The anterior pleon consists of a narrow anterior segment, followed by four broader segments, each two times higher than long ( Fig. 4). Dorsally, the tergite of each of the five segments is a broad continuous plate covering the whole segment ( Fig. 2). The sternites show multiple structures and soft spots that are best described by the letter “W”, but with the three anterior tips being connected and by overall broader lines. This leads to two triangular gaps, which form the insertion areas (foramina) of the pleopods. Within these gaps, there are two cuticle bars, one running from the middle of the lateral side towards the midline and bending posterior after two thirds of the way, and one running from posterior towards the spot where the first line starts to bend. This pattern continues with slight variation for the other four sternites.

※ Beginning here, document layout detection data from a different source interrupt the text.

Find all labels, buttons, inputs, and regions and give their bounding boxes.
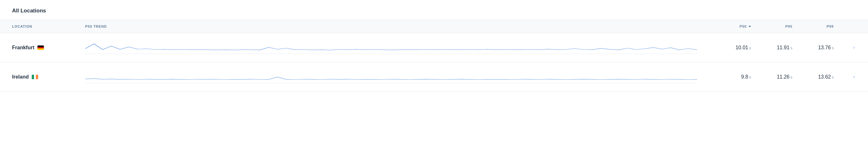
column-header-p50-label: P50 <box>740 25 747 28</box>
column-header-location[interactable]: LOCATION <box>12 25 85 28</box>
table-row[interactable]: Frankfurt 10.01s 11.91s 13.76s <box>0 33 868 62</box>
p95-value: 11.26 <box>777 74 789 80</box>
column-header-p99[interactable]: P99 <box>793 25 834 28</box>
chevron-right-icon <box>852 75 856 79</box>
p99-value: 13.62 <box>818 74 831 80</box>
p95-value: 11.91 <box>777 45 789 50</box>
p95-cell: 11.91s <box>751 45 793 51</box>
p50-cell: 10.01s <box>710 45 751 51</box>
p95-cell: 11.26s <box>751 74 793 80</box>
p50-trend-sparkline <box>85 41 710 55</box>
p99-value: 13.76 <box>818 45 831 50</box>
p99-cell: 13.62s <box>793 74 834 80</box>
column-header-p50-trend: P50 TREND <box>85 25 710 28</box>
p99-cell: 13.76s <box>793 45 834 51</box>
table-row[interactable]: Ireland 9.8s 11.26s 13.62s <box>0 62 868 91</box>
expand-row-button[interactable] <box>834 46 856 50</box>
p50-trend-sparkline <box>85 70 710 84</box>
p50-cell: 9.8s <box>710 74 751 80</box>
flag-de-icon <box>37 46 44 50</box>
p50-value: 10.01 <box>736 45 748 50</box>
location-cell: Frankfurt <box>12 45 85 51</box>
chevron-right-icon <box>852 46 856 50</box>
flag-ie-icon <box>32 75 38 79</box>
location-cell: Ireland <box>12 74 85 80</box>
location-name: Frankfurt <box>12 45 34 51</box>
expand-row-button[interactable] <box>834 75 856 79</box>
sort-caret-down-icon <box>748 26 751 27</box>
page-title: All Locations <box>0 0 868 20</box>
table-header: LOCATION P50 TREND P50 P95 P99 <box>0 20 868 33</box>
column-header-p95[interactable]: P95 <box>751 25 793 28</box>
p50-value: 9.8 <box>741 74 748 80</box>
location-name: Ireland <box>12 74 29 80</box>
column-header-p50[interactable]: P50 <box>710 25 751 28</box>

The tailfan is formed by the telson and the appendages (uropods) of pleomere 6, which is slightly narrower compared to the other pleon segments. Pleomere 6 again consists of a continuous broad cuticular plate that is the tergite, but in contrast to further anterior sternites, the sternite of pleomere 6 is broad and almost continuous, only with spaces postero-laterally for the uropods. The uropods (at least the parts that are preserved) are bent in ventral view and curved around the lateral edges of the telson ( Fig. 2). The telson is flatter than the body segments and flattens out even further towards its posterior end ( Fig. 4). It is about 6.9 mm wide in the ventrally accessible specimen and about 5.2 mm long in the laterally accessible specimen, yet it is neither in lateral nor in ventral view fully preserved, therefore we could draw no further information from it. Telson spines are not preserved.